Wearable technology is everywhere, including pro sports. European soccer leagues have long tracked the stats of players including total distance run, shot speed and the distance of a free kick to the goal through a series of cameras positioned around the pitch. The MLB debuted a similar approach to stat tracking earlier this year. And the newest league to follow this stat-tracking trend is the NFL, which in the 2015 season will be equipping players with RFID tags, welcoming a new era in professional sports data.
The sensors and RFID readers, or radio-frequency identification chips, are manufactured by Zebra Technologies, a massive global company that has offices in 26 countries and recorded over $1.6 billion in total revenue in 2014. The Lincolnshire, Illinois company partnered with the NFL in the 2013 and 2014 seasons for a limited trial of the technology, and received a full-time contract for every game in the 2015 season.
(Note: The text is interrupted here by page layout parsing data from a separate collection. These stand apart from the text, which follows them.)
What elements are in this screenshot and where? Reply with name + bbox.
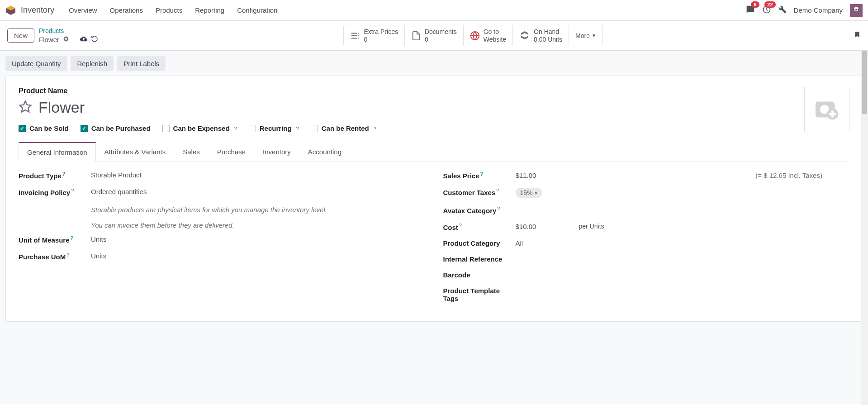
new-button[interactable]: New — [7, 29, 34, 43]
print-labels-button[interactable]: Print Labels — [117, 56, 166, 71]
checkbox-can-be-expensed[interactable] — [162, 125, 170, 132]
invoicing-policy-field[interactable]: Ordered quantities — [91, 188, 425, 195]
help-icon[interactable]: ? — [66, 252, 69, 257]
help-icon[interactable]: ? — [234, 126, 237, 131]
product-image-upload[interactable] — [804, 87, 849, 132]
help-icon[interactable]: ? — [480, 171, 483, 176]
purchase-uom-field[interactable]: Units — [91, 252, 425, 260]
stat-documents[interactable]: Documents0 — [405, 25, 464, 46]
favorite-star-icon[interactable] — [19, 100, 32, 115]
cost-field[interactable]: $10.00 — [516, 223, 547, 230]
remove-tag-icon[interactable]: × — [535, 190, 538, 196]
stat-extra-prices[interactable]: Extra Prices0 — [344, 25, 404, 46]
tabs: General Information Attributes & Variant… — [19, 142, 849, 162]
checkbox-can-be-sold[interactable] — [19, 125, 26, 132]
help-icon[interactable]: ? — [71, 235, 73, 241]
breadcrumb-current: Flower — [39, 36, 59, 43]
tab-accounting[interactable]: Accounting — [299, 142, 350, 162]
help-icon[interactable]: ? — [71, 188, 74, 193]
product-category-field[interactable]: All — [516, 239, 850, 247]
activities-badge: 22 — [764, 1, 775, 8]
activities-icon[interactable]: 22 — [762, 5, 771, 15]
help-icon[interactable]: ? — [374, 126, 376, 131]
stat-website[interactable]: Go toWebsite — [464, 25, 513, 46]
help-icon[interactable]: ? — [459, 223, 462, 228]
nav-overview[interactable]: Overview — [63, 3, 103, 18]
tab-sales[interactable]: Sales — [174, 142, 209, 162]
svg-point-6 — [854, 9, 856, 10]
product-type-field[interactable]: Storable Product — [91, 171, 425, 179]
app-title[interactable]: Inventory — [21, 5, 54, 15]
messages-icon[interactable]: 6 — [746, 5, 755, 15]
product-name-input[interactable]: Flower — [38, 99, 85, 116]
user-avatar[interactable] — [850, 4, 863, 17]
breadcrumb-parent[interactable]: Products — [39, 27, 98, 34]
help-text: You can invoice them before they are del… — [19, 220, 425, 231]
svg-point-7 — [857, 9, 859, 10]
main-content: Update Quantity Replenish Print Labels P… — [0, 51, 868, 404]
tab-inventory[interactable]: Inventory — [254, 142, 299, 162]
checkbox-recurring[interactable] — [249, 125, 256, 132]
stat-onhand[interactable]: On Hand0.00 Units — [513, 25, 569, 46]
form-sheet: Product Name Flower Can be Sold Can be P… — [5, 76, 863, 322]
uom-field[interactable]: Units — [91, 235, 425, 243]
nav-operations[interactable]: Operations — [104, 3, 148, 18]
caret-down-icon: ▼ — [592, 33, 596, 38]
stat-more[interactable]: More ▼ — [569, 25, 602, 46]
nav-reporting[interactable]: Reporting — [190, 3, 230, 18]
scrollbar[interactable] — [861, 51, 868, 404]
svg-marker-9 — [20, 101, 31, 112]
checkbox-can-be-purchased[interactable] — [81, 125, 88, 132]
app-logo-icon — [5, 5, 16, 16]
checkbox-can-be-rented[interactable] — [311, 125, 318, 132]
nav-products[interactable]: Products — [150, 3, 188, 18]
breadcrumb: Products Flower — [39, 27, 98, 44]
sales-price-field[interactable]: $11.00 — [516, 172, 570, 179]
replenish-button[interactable]: Replenish — [71, 56, 114, 71]
product-name-label: Product Name — [19, 87, 804, 95]
update-quantity-button[interactable]: Update Quantity — [5, 56, 67, 71]
help-icon[interactable]: ? — [496, 188, 499, 193]
tab-attributes-variants[interactable]: Attributes & Variants — [96, 142, 175, 162]
cost-units: per Units — [579, 223, 604, 230]
form-right-column: Sales Price? $11.00 (= $ 12.65 Incl. Tax… — [443, 171, 850, 310]
cloud-upload-icon[interactable] — [80, 35, 87, 44]
nav-configuration[interactable]: Configuration — [232, 3, 283, 18]
tab-general-information[interactable]: General Information — [19, 142, 96, 162]
help-icon[interactable]: ? — [497, 206, 500, 211]
tab-purchase[interactable]: Purchase — [209, 142, 254, 162]
help-icon[interactable]: ? — [296, 126, 299, 131]
messages-badge: 6 — [751, 1, 759, 8]
top-navbar: Inventory Overview Operations Products R… — [0, 0, 868, 21]
help-text: Storable products are physical items for… — [19, 205, 425, 215]
undo-icon[interactable] — [91, 35, 98, 44]
gear-icon[interactable] — [63, 36, 69, 43]
control-panel: New Products Flower Extra Prices0 Docume… — [0, 21, 868, 51]
customer-taxes-field[interactable]: 15%× — [516, 188, 850, 198]
help-icon[interactable]: ? — [62, 171, 65, 176]
tools-icon[interactable] — [778, 5, 787, 15]
form-left-column: Product Type? Storable Product Invoicing… — [19, 171, 425, 310]
bookmark-icon[interactable] — [854, 30, 861, 41]
tax-tag: 15%× — [516, 188, 543, 198]
stat-buttons: Extra Prices0 Documents0 Go toWebsite On… — [343, 25, 602, 47]
sales-price-incl-taxes: (= $ 12.65 Incl. Taxes) — [755, 172, 822, 179]
company-name[interactable]: Demo Company — [794, 6, 843, 14]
The company has a background in industrial manufacturing; the system started out life in retail applications, supply chain applications, health care and even schools. The system was also implemented by Michael Waltrip Racing in NASCAR for use in practice as well as tracking the performance and efficiency of pit crews.
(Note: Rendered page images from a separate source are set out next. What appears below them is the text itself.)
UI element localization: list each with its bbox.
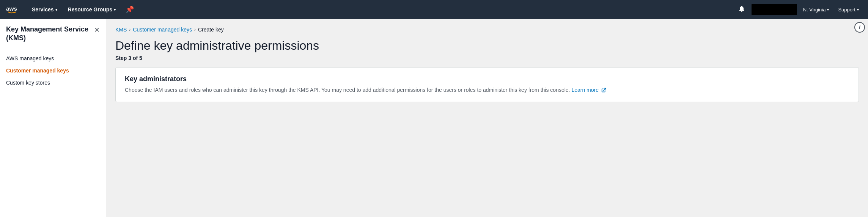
breadcrumb: KMS › Customer managed keys › Create key [115, 27, 859, 33]
breadcrumb-sep-2: › [194, 27, 196, 32]
account-display [752, 4, 797, 15]
key-administrators-card: Key administrators Choose the IAM users … [115, 67, 859, 102]
aws-logo-svg: aws [6, 4, 22, 15]
resource-groups-nav-button[interactable]: Resource Groups ▾ [64, 4, 120, 15]
support-button[interactable]: Support ▾ [835, 5, 862, 15]
aws-logo[interactable]: aws [6, 4, 22, 15]
card-title: Key administrators [125, 75, 849, 83]
bell-icon[interactable] [735, 3, 748, 17]
page-title: Define key administrative permissions [115, 39, 859, 53]
resource-groups-chevron-icon: ▾ [114, 8, 116, 12]
svg-text:aws: aws [6, 5, 17, 12]
support-chevron-icon: ▾ [857, 8, 859, 12]
main-layout: Key Management Service (KMS) ✕ AWS manag… [0, 19, 868, 217]
card-description: Choose the IAM users and roles who can a… [125, 86, 849, 94]
services-label: Services [32, 6, 54, 13]
region-chevron-icon: ▾ [827, 8, 829, 12]
step-label: Step 3 of 5 [115, 55, 859, 61]
services-nav-button[interactable]: Services ▾ [28, 4, 61, 15]
sidebar-title: Key Management Service (KMS) [6, 25, 94, 43]
sidebar-divider [0, 49, 106, 49]
top-navigation: aws Services ▾ Resource Groups ▾ 📌 N. Vi… [0, 0, 868, 19]
sidebar-item-customer-managed-keys[interactable]: Customer managed keys [0, 64, 106, 77]
sidebar: Key Management Service (KMS) ✕ AWS manag… [0, 19, 106, 217]
breadcrumb-customer-managed-keys-link[interactable]: Customer managed keys [133, 27, 192, 33]
main-content: KMS › Customer managed keys › Create key… [106, 19, 868, 217]
sidebar-item-aws-managed-keys[interactable]: AWS managed keys [0, 52, 106, 64]
breadcrumb-kms-link[interactable]: KMS [115, 27, 127, 33]
sidebar-close-button[interactable]: ✕ [94, 26, 100, 34]
pin-icon[interactable]: 📌 [123, 3, 137, 16]
info-icon[interactable]: i [854, 22, 865, 33]
info-icon-container: i [851, 19, 868, 36]
card-description-text: Choose the IAM users and roles who can a… [125, 87, 570, 93]
breadcrumb-current: Create key [198, 27, 224, 33]
sidebar-item-custom-key-stores[interactable]: Custom key stores [0, 77, 106, 89]
region-label: N. Virginia [803, 7, 826, 13]
services-chevron-icon: ▾ [55, 8, 57, 12]
sidebar-header: Key Management Service (KMS) ✕ [0, 25, 106, 49]
breadcrumb-sep-1: › [129, 27, 131, 32]
learn-more-link[interactable]: Learn more [571, 87, 606, 93]
support-label: Support [838, 7, 855, 13]
resource-groups-label: Resource Groups [68, 6, 112, 13]
external-link-icon [601, 88, 606, 93]
region-selector[interactable]: N. Virginia ▾ [800, 5, 832, 15]
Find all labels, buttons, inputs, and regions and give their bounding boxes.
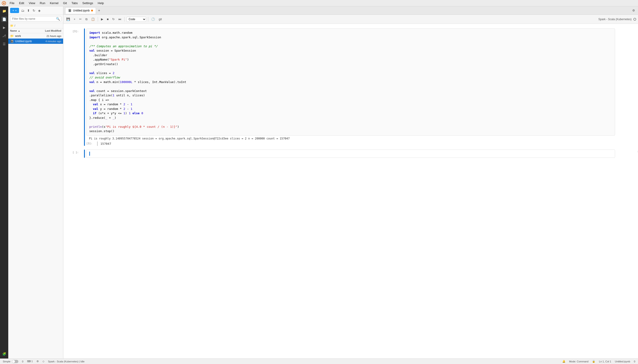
cell-label-empty: [ ]: [73,151,79,154]
settings-icon-button[interactable]: ⚙ [631,8,636,13]
kernel-circle-icon [633,18,636,21]
menubar: File Edit View Run Kernel Git Tabs Setti… [0,0,638,6]
tab-untitled[interactable]: 📓 Untitled.ipynb [65,7,96,14]
toolbar-sep1 [98,17,98,22]
breadcrumb: 📁 / [8,23,63,28]
nb-toolbar: 💾 + ✂ ⧉ 📋 ▶ ■ ↻ ⏭ Code Markdown Raw 🕐 gi… [63,15,638,24]
bell-icon: 🔔 [562,360,565,363]
rail-list-icon[interactable]: ☰ [2,41,7,47]
rail-puzzle-icon[interactable]: 🧩 [2,351,7,357]
rail-files-icon[interactable]: 📄 [2,16,7,22]
upload-file-button[interactable]: ⬆ [27,8,31,13]
col-name-header[interactable]: Name ▲ [10,29,38,32]
copy-cell-button[interactable]: ⧉ [637,150,638,154]
settings-icon: ⚙ [37,360,39,363]
tab-bar: 📓 Untitled.ipynb + ⚙ [63,6,638,15]
rail-git-icon[interactable]: ⎇ [2,33,7,38]
menu-run[interactable]: Run [38,1,47,5]
git-toolbar-button[interactable]: git [157,17,163,22]
toggle-knob [12,360,15,363]
notebook-file-icon: 📓 [68,9,72,12]
plus-icon: + [13,9,14,12]
rail-run-icon[interactable]: ▶ [2,25,7,30]
git-toolbar-label: git [159,18,162,21]
icon-rail: 📁 📄 ▶ ⎇ ☰ 🧩 [0,6,8,358]
notebook-area: 📓 Untitled.ipynb + ⚙ 💾 + ✂ ⧉ 📋 ▶ ■ ↻ ⏭ C… [63,6,638,358]
counter1-label: 0 [22,360,24,363]
cell-type-select[interactable]: Code Markdown Raw [127,17,146,22]
new-button-label: + [15,9,17,12]
tab-add-button[interactable]: + [96,8,102,13]
git-clone-button[interactable]: ◈ [38,8,41,13]
empty-code-area[interactable] [86,150,615,158]
file-row-untitled[interactable]: 📓 Untitled.ipynb 4 minutes ago [8,38,63,44]
shield-icon: 🔒 [592,360,595,363]
stop-button[interactable]: ■ [106,17,110,22]
clock-icon-button[interactable]: 🕐 [150,17,156,22]
file-time-untitled: 4 minutes ago [38,40,61,43]
kernel-status: Spark - Scala (Kubernetes) [598,18,636,21]
svg-point-1 [3,2,5,4]
result-3: 157047 [97,142,111,146]
save-button[interactable]: 💾 [65,17,71,22]
code-cell-3: [3]: import scala.math.random import org… [86,28,615,146]
refresh-button[interactable]: ↻ [32,8,36,13]
cell-gutter [84,28,85,146]
tab-title: Untitled.ipynb [73,9,90,12]
mode-label: Mode: Command [569,360,588,363]
menu-view[interactable]: View [27,1,37,5]
run-button[interactable]: ▶ [100,17,105,22]
cut-button[interactable]: ✂ [78,17,83,22]
file-list-header: Name ▲ Last Modified [8,28,63,33]
sort-icon: ▲ [18,30,20,32]
kernel-label: Spark - Scala (Kubernetes) [598,18,631,21]
upload-folder-button[interactable]: 🗂 [21,8,25,13]
filename-label: Untitled.ipynb [615,360,630,363]
simple-label: Simple [3,360,11,363]
simple-toggle[interactable] [12,360,18,363]
toolbar-sep2 [124,17,125,22]
ln-col-label: Ln 1, Col 1 [599,360,611,363]
folder-item-icon: 📁 [10,34,14,38]
simple-mode-wrap: Simple [3,360,18,363]
counter2-label: 1 [32,360,33,362]
search-input[interactable] [10,16,61,22]
cursor-indicator [89,152,90,156]
cell-label-3: [3]: [73,30,79,33]
menu-help[interactable]: Help [96,1,106,5]
fast-forward-button[interactable]: ⏭ [117,17,123,22]
file-row-work[interactable]: 📁 work 21 hours ago [8,33,63,38]
keyboard-icon: ⌨ [27,360,31,362]
add-cell-button[interactable]: + [73,17,77,22]
rail-folder-icon[interactable]: 📁 [2,8,7,14]
new-button[interactable]: + + [10,8,19,13]
counter2-wrap: ⌨ 1 [27,360,33,363]
copy-button[interactable]: ⧉ [84,17,89,22]
status-bar: Simple 0 ⌨ 1 ⚙ ◇ Spark - Scala (Kubernet… [0,358,638,364]
sidebar: + + 🗂 ⬆ ↻ ◈ 🔍 📁 / Name ▲ Last Modified [8,6,63,358]
file-list: 📁 work 21 hours ago 📓 Untitled.ipynb 4 m… [8,33,63,358]
cell-toolbar-right: ⧉ ↑ ↓ ⊕ ⊞ 🗑 [637,150,638,154]
menu-kernel[interactable]: Kernel [48,1,60,5]
breadcrumb-path: / [15,24,15,27]
menu-tabs[interactable]: Tabs [70,1,79,5]
menu-file[interactable]: File [8,1,16,5]
bell-count-label: 0 [634,360,635,363]
nb-content: [3]: import scala.math.random import org… [63,24,638,358]
folder-icon: 📁 [10,24,14,27]
code-cell-empty: [ ]: ⧉ ↑ ↓ ⊕ ⊞ 🗑 [86,150,615,158]
status-right: 🔔 Mode: Command 🔒 Ln 1, Col 1 Untitled.i… [562,360,635,363]
col-modified-header[interactable]: Last Modified [38,29,61,32]
paste-button[interactable]: 📋 [90,17,96,22]
file-name-work: work [15,34,38,38]
app-body: 📁 📄 ▶ ⎇ ☰ 🧩 + + 🗂 ⬆ ↻ ◈ 🔍 📁 / [0,6,638,358]
menu-edit[interactable]: Edit [17,1,26,5]
menu-settings[interactable]: Settings [81,1,95,5]
search-icon-button[interactable]: 🔍 [56,17,60,21]
restart-button[interactable]: ↻ [111,17,116,22]
tab-unsaved-dot [91,10,93,12]
menu-git[interactable]: Git [61,1,69,5]
output-cell-3: Pi is roughly 3.140955704778524 session … [86,136,615,142]
sidebar-toolbar: + + 🗂 ⬆ ↻ ◈ [8,6,63,15]
code-area-3[interactable]: import scala.math.random import org.apac… [86,28,615,136]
The RFIDs, which are roughly the size of a quarter, will be installed in the shoulder pads of every player. That makes for a lot of sensors: With two per every one of 1,696 players, 3,392 RFID sensors in total. With this many sensors being implemented, durability and battery life were certainly concerns. “We house it in a piece of plastic that is super durable. Not only are they hit on the field, but they are, interestingly enough, [able to be] washed and dried,” said Jill Stelfox, Vice President and General Manager of Location Solutions for Zebra Technologies. Their track record last season, in terms of durability, was impressive. “In our case last year, we didn’t have one tag that cracked because of a hit or [that] died in the dryer,” Stelfox added. The tags’ batteries are designed to last the full season. To prolong battery life, Zebra Technologies installed an activator over every locker room door in every NFL stadium. The activator reads the tags as players walk underneath it. “So when you come out during warm-ups it turns on your tags, and when you go back at the end of the game it turns your tags off,” said Stelfox. “We didn’t replace a battery last year.”
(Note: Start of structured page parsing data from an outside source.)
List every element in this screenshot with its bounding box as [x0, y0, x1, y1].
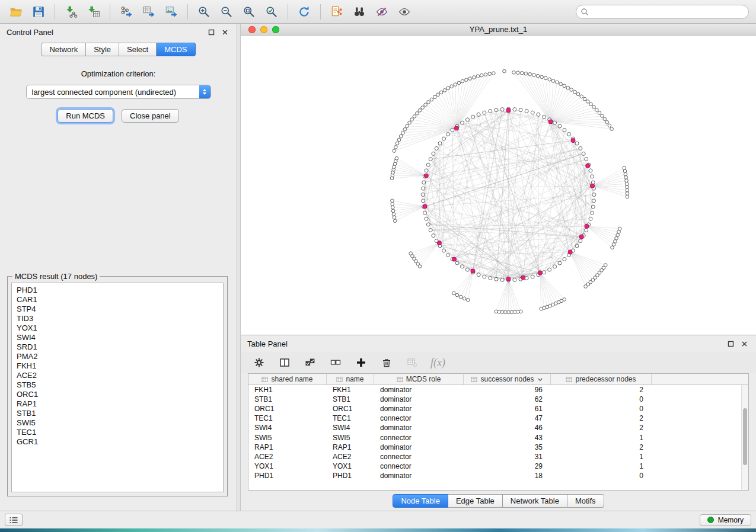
network-node[interactable] [570, 88, 573, 92]
network-node[interactable] [391, 206, 395, 209]
import-network-button[interactable] [60, 3, 82, 21]
network-node[interactable] [401, 131, 405, 134]
network-node[interactable] [480, 73, 484, 77]
network-node[interactable] [591, 211, 594, 214]
network-node[interactable] [483, 111, 486, 114]
table-row[interactable]: STB1STB1dominator620 [248, 395, 748, 404]
dominator-node[interactable] [538, 271, 542, 275]
network-node[interactable] [591, 175, 594, 178]
mcds-result-item[interactable]: TEC1 [17, 428, 223, 437]
table-row[interactable]: PHD1PHD1dominator180 [248, 471, 748, 480]
network-node[interactable] [584, 285, 588, 289]
network-node[interactable] [451, 129, 454, 132]
network-node[interactable] [548, 78, 551, 81]
network-node[interactable] [430, 98, 433, 101]
network-node[interactable] [536, 74, 540, 78]
network-node[interactable] [395, 156, 398, 160]
dominator-node[interactable] [423, 204, 427, 209]
new-column-button[interactable] [354, 355, 368, 370]
network-node[interactable] [497, 310, 501, 314]
network-node[interactable] [585, 158, 588, 161]
network-node[interactable] [438, 142, 442, 145]
control-panel-close-button[interactable] [219, 27, 230, 37]
network-node[interactable] [553, 265, 557, 268]
network-node[interactable] [595, 108, 599, 112]
control-panel-float-button[interactable] [206, 27, 216, 37]
network-node[interactable] [427, 101, 430, 104]
network-node[interactable] [525, 110, 528, 113]
share-document-button[interactable] [326, 3, 348, 21]
network-node[interactable] [465, 78, 468, 82]
optimization-criterion-dropdown[interactable]: largest connected component (undirected) [26, 85, 211, 99]
toggle-columns-button[interactable] [277, 355, 292, 370]
mcds-result-item[interactable]: CAR1 [17, 295, 223, 305]
network-node[interactable] [524, 72, 528, 75]
network-node[interactable] [537, 113, 540, 116]
network-node[interactable] [575, 244, 579, 248]
network-node[interactable] [563, 258, 566, 261]
network-node[interactable] [408, 121, 412, 124]
network-node[interactable] [416, 112, 419, 116]
dominator-node[interactable] [455, 126, 459, 130]
network-node[interactable] [454, 83, 457, 86]
show-graphics-details-button[interactable] [393, 3, 416, 21]
network-node[interactable] [605, 121, 609, 124]
network-node[interactable] [512, 71, 516, 75]
table-scrollbar[interactable] [741, 385, 748, 490]
mcds-result-item[interactable]: PHD1 [17, 286, 223, 295]
tab-mcds[interactable]: MCDS [157, 43, 195, 56]
column-header-shared-name[interactable]: shared name [248, 374, 327, 384]
export-image-button[interactable] [160, 3, 183, 21]
network-node[interactable] [393, 216, 396, 219]
zoom-in-button[interactable] [193, 3, 215, 21]
network-node[interactable] [455, 261, 459, 265]
delete-column-button[interactable] [379, 355, 394, 370]
network-node[interactable] [575, 142, 579, 145]
mcds-result-item[interactable]: YOX1 [17, 323, 223, 333]
network-node[interactable] [566, 86, 570, 89]
network-node[interactable] [443, 89, 446, 92]
network-node[interactable] [403, 128, 407, 132]
network-node[interactable] [580, 95, 583, 98]
network-node[interactable] [624, 172, 627, 176]
network-node[interactable] [492, 72, 496, 75]
mcds-result-item[interactable]: ACE2 [17, 371, 223, 380]
network-node[interactable] [589, 217, 592, 220]
network-node[interactable] [528, 73, 532, 76]
mcds-result-item[interactable]: PMA2 [17, 352, 223, 361]
network-node[interactable] [531, 275, 534, 278]
task-history-button[interactable] [5, 514, 23, 526]
network-node[interactable] [413, 115, 416, 118]
network-window-titlebar[interactable]: YPA_prune.txt_1 [241, 24, 756, 36]
dominator-node[interactable] [548, 120, 553, 124]
network-node[interactable] [442, 249, 446, 252]
network-node[interactable] [542, 271, 546, 274]
save-session-button[interactable] [27, 3, 50, 21]
mcds-result-item[interactable]: ORC1 [17, 390, 223, 399]
network-node[interactable] [423, 211, 427, 214]
network-node[interactable] [626, 188, 629, 192]
network-node[interactable] [625, 179, 629, 182]
network-node[interactable] [618, 227, 622, 230]
network-node[interactable] [540, 75, 544, 79]
network-node[interactable] [421, 193, 425, 197]
network-node[interactable] [483, 275, 486, 278]
dominator-node[interactable] [452, 257, 457, 261]
network-node[interactable] [519, 108, 522, 112]
network-node[interactable] [611, 246, 614, 249]
column-header-successor-nodes[interactable]: successor nodes [464, 374, 551, 384]
network-node[interactable] [532, 73, 536, 77]
network-node[interactable] [489, 277, 492, 280]
network-node[interactable] [603, 117, 607, 121]
network-node[interactable] [450, 85, 454, 88]
network-node[interactable] [429, 158, 432, 161]
network-node[interactable] [488, 72, 492, 76]
network-node[interactable] [393, 219, 397, 223]
network-node[interactable] [433, 95, 436, 99]
mcds-result-item[interactable]: TID3 [17, 314, 223, 323]
network-node[interactable] [516, 71, 520, 75]
scrollbar-thumb[interactable] [743, 408, 747, 465]
network-node[interactable] [393, 149, 396, 153]
network-node[interactable] [391, 203, 394, 206]
network-node[interactable] [422, 199, 425, 203]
The RFIDs will ping 22 sensors placed around the stadiums, giving Zebra Technologies the player’s location within six inches. This accurate positioning system starts with a simple latitude and longitude coordinate, which then allows for new stats to be compiled, including speed, distance, acceleration and jump height. These new stats could assist team management in player evaluations, giving them access to information that was previously unavailable. Coaches and fans will, for the first time, be able to see hard stats with data like how far away a receiver is from his defender at any point during a play, or how fast a player is running and his total yardage covered. This type of real-time game data is unprecedented in professional sports. It will also be used during TV broadcasts as data points and infographics that will provide spectators unprecedented access to the metrics of players on the field. “This is the first time that wearable sensors are used to broadcast information in real time in a game,” said Stelfox.
At first glance, many could see this new cache of stats as being unlocked potential for fantasy football leagues. But Vincent Verhei, contributor to Football Outsiders, isn’t so sure. “Until we get a few years of data to analyze, it’s hard to say how useful any of that data would be,” he said. Verhei doesn’t see the stats being useful unless points start being awarded to players for superfluous statistics. “Unless fantasy leagues start giving points for miles per hour each player runs or something, I can’t really think of much impact they would have in fantasy football,” he added.
But Blaine Blontz, NFL correspondent for Fantasy Pros, sees the possibility of stats affecting fantasy football leagues in the future. “Since it’s positive for the game, we do anticipate there being a trickle-down effect,” he said. “If it helps with the on-field product, and the analysis available for individual players, there would likely be a positive impact on the fantasy football community.”
Despite the lack of influence these stats may have on fantasy football this season, Stelfox says the importance of the new trackers all comes down to the fans. “The NFL did this because of the fans, and that’s who is getting the information first. Last year for example, we showed on television JJ Watt intercepting a pass and then running at 19.9 mph. That became the topic of conversation. Who knew that guy could run that fast for as big as he is?” In short: incredible plays, incredible metrics.